DETROIT – Tesla is making its case to shareholders that a combination with solar panel maker SolarCity Corp. would be financially as well as environmentally beneficial.
In documents released Tuesday, Tesla said SolarCity — the largest home solar panel installer in the U.S. — could add $1 billion in revenue to the combined company next year. That would be more than double the $400 million revenue SolarCity reported in 2015.
SolarCity also could add $500 million in cash to Tesla’s coffers over three years. In the last 120 days, the company has raised around $1 billion to fund solar projects, Tesla said. Tesla currently has around $3 billion in cash.
Elon Musk, who is chairman of both companies and CEO of Tesla, announced in June a plan to combine them in an all-stock deal worth around $2.45 billion. Shareholders of both companies are expected to vote on the deal on Nov. 17.
“I’m pretty optimistic about where the vote’s going,” Musk told Wall Street analysts during a webcast Tuesday.
But the merger is controversial. Neither company has achieved sustained profitability. Tesla reported a $22 million profit in the third quarter, but it was the company’s first profitable quarter since 2013. SolarCity reports third-quarter earnings next week, but it lost $250 million in the second quarter.

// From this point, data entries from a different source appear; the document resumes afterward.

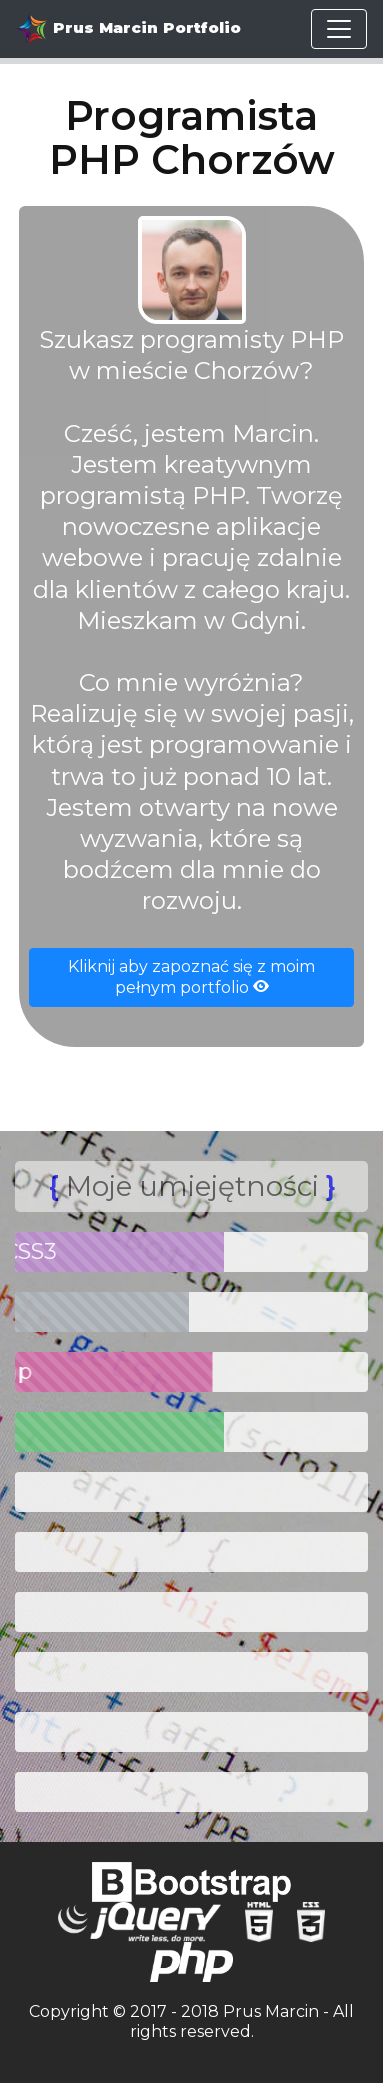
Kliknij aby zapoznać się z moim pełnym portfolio (191, 977)
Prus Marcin (271, 2011)
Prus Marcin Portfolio (128, 29)
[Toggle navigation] (339, 29)
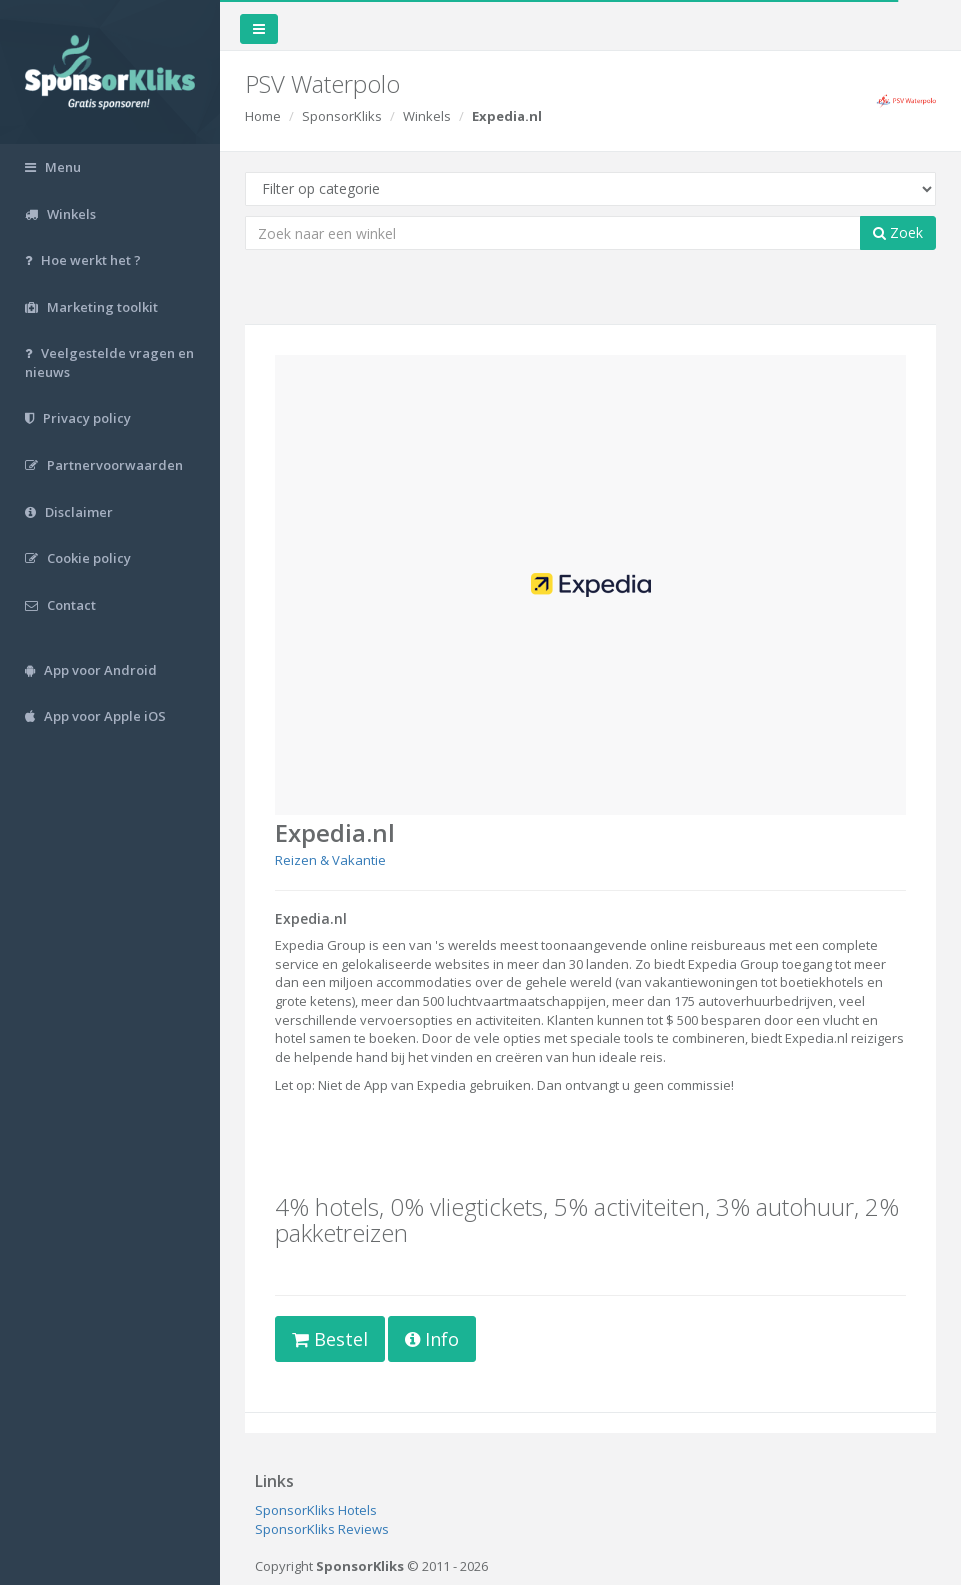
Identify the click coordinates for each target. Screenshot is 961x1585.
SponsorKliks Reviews (322, 1529)
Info (432, 1339)
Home (263, 116)
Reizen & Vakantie (330, 860)
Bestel (330, 1339)
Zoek (898, 232)
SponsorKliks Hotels (316, 1510)
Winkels (427, 116)
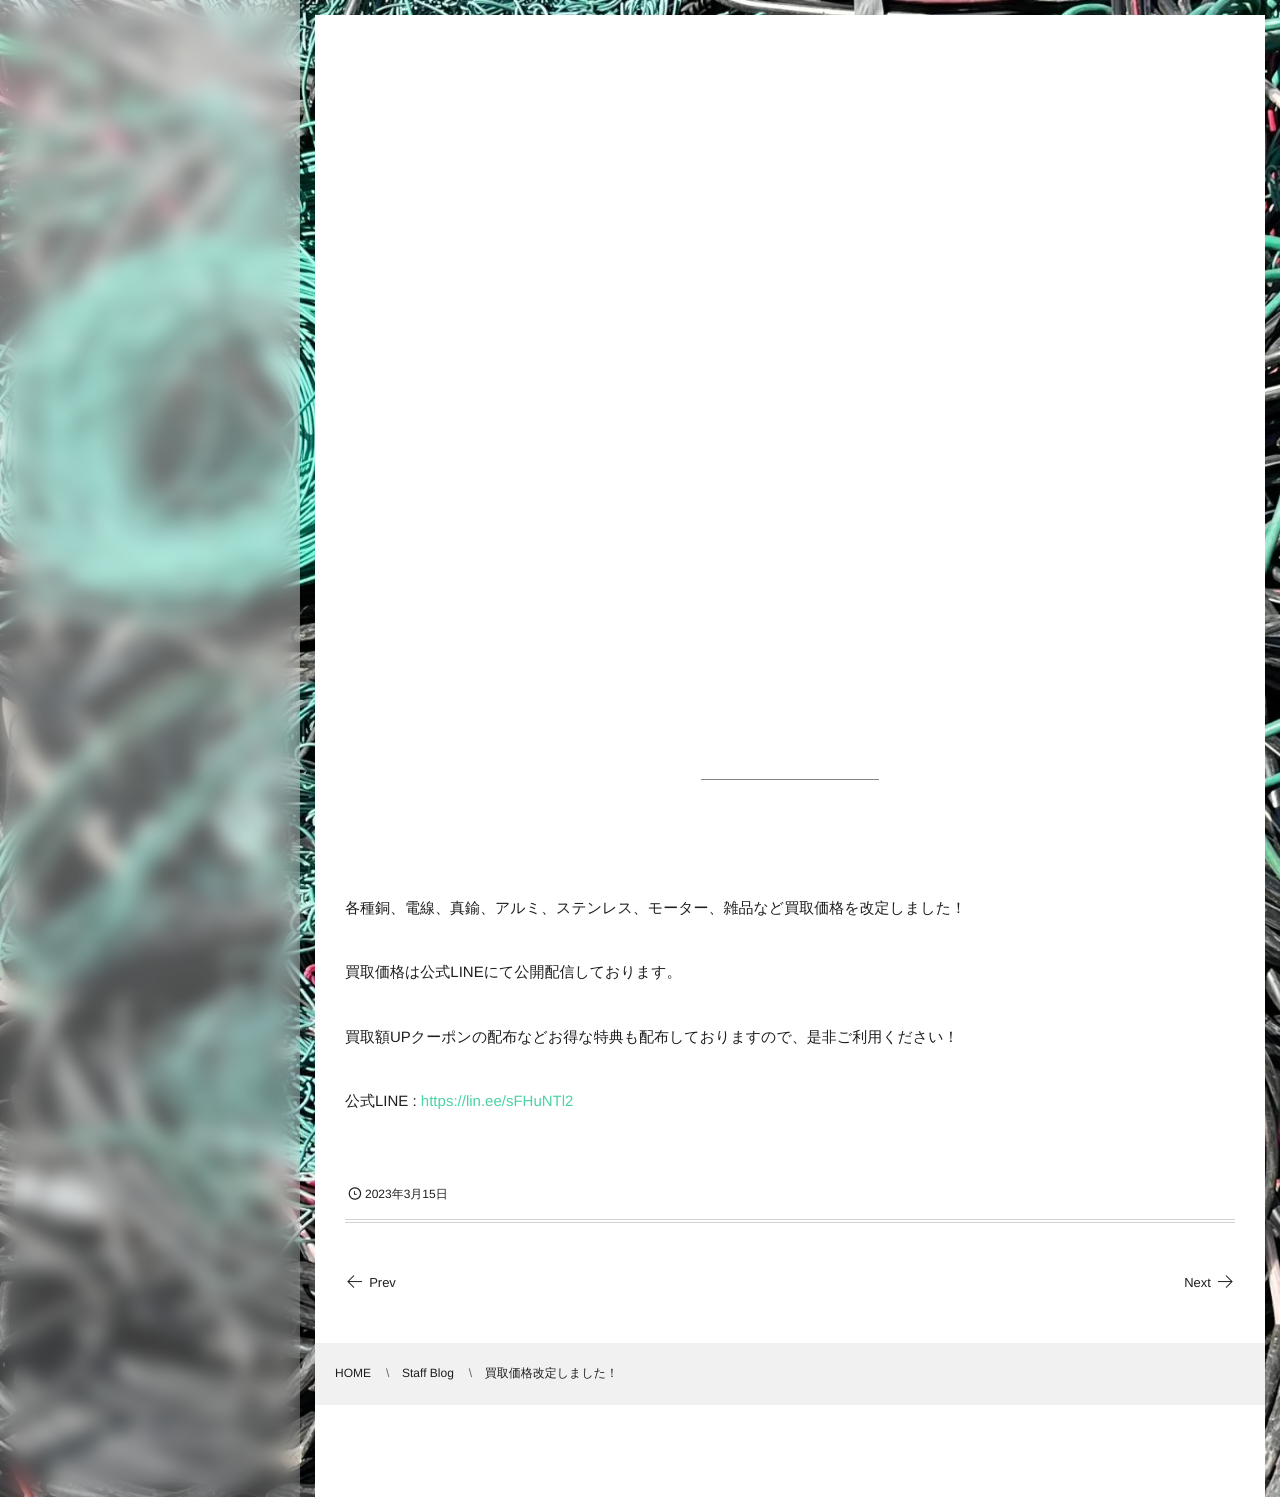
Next (1209, 1282)
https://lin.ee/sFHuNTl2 (497, 1101)
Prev (370, 1282)
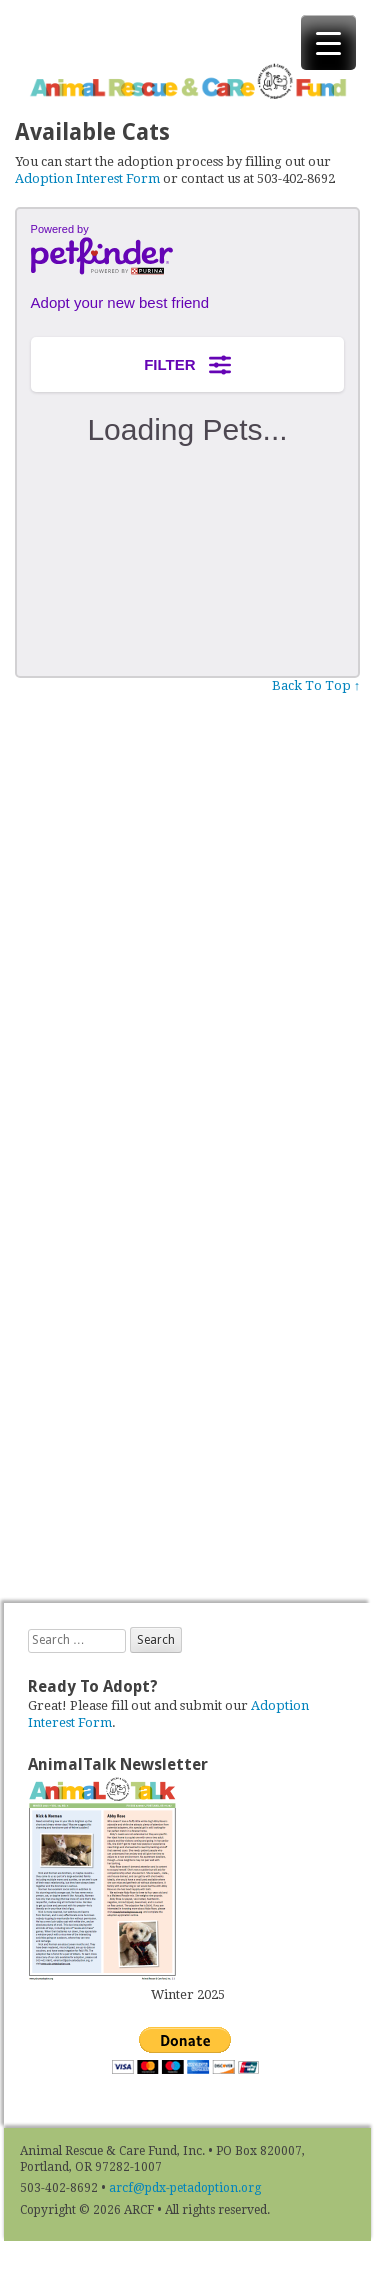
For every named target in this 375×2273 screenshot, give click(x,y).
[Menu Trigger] (328, 42)
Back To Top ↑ (316, 685)
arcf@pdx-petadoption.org (185, 2188)
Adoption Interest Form (87, 178)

Analysts also have questioned whether the deal could delay Tesla’s first mass-market vehicle, the $35,000 Model 3, which is due out at the end of next year. Some shareholders have even sued, claiming that the merger is an attempt by Musk to use one company to bail out another. Musk owns 26.5 per cent of Tesla and 22 per cent of SolarCity, which is run by his cousins.
Tesla Motors Inc. shares fell 3.5 per cent to close at $190.79 Tuesday before the financial details were released. They fell 1.4 per cent in after-hours trading. SolarCity shares fell 2.7 per cent to $19.07. They declined 3.5 per cent after hours.
Tesla says the two Silicon Valley-based companies could cut $150 million in costs in the first year of a merger by jointly marketing Tesla’s electric vehicles and power storage batteries with SolarCity’s solar panels. The combined company would also have a wider reach, since Tesla has stores in the U.S., Europe and Asia but SolarCity mainly sells solar panels in the U.S.
Solar systems would be sold under Tesla’s name. They would be integrated with Tesla’s Powerwall, energy storage units for homes that are mounted on the wall or kept on the ground. They would also be used to power Tesla cars.
Musk said it will be “frustrating” if shareholders don’t approve the deal. If the companies don’t merge and Tesla is forced to keep SolarCity at arm’s length, Musk said, it’s hard to envision how Tesla stores could sell solar panels.
“Would you go to an Apple store and see six different cellphones getting sold?” he said.
Still, demand for the combined product is uncertain, and Tesla and SolarCity said Tuesday they have no data to back up claims that electric vehicle customers will inherently want solar panels. Plug-in electric vehicles make up less than 1 per cent of U.S. sales, and less than 1 per cent of U.S. electricity generation comes from solar power, according to government data.
Musk said one reason solar panels haven’t become more mainstream is because they look bad. Tesla and SolarCity aim to change that. Last week, the companies unveiled what would be their first product: Solar roof tiles that are customizable and meant to look like a traditional roof.
“Unless you’re going to beat a normal roof on esthetics, why even bother?” he said. He said the roofs will be priced competitively, but didn’t give exact figures.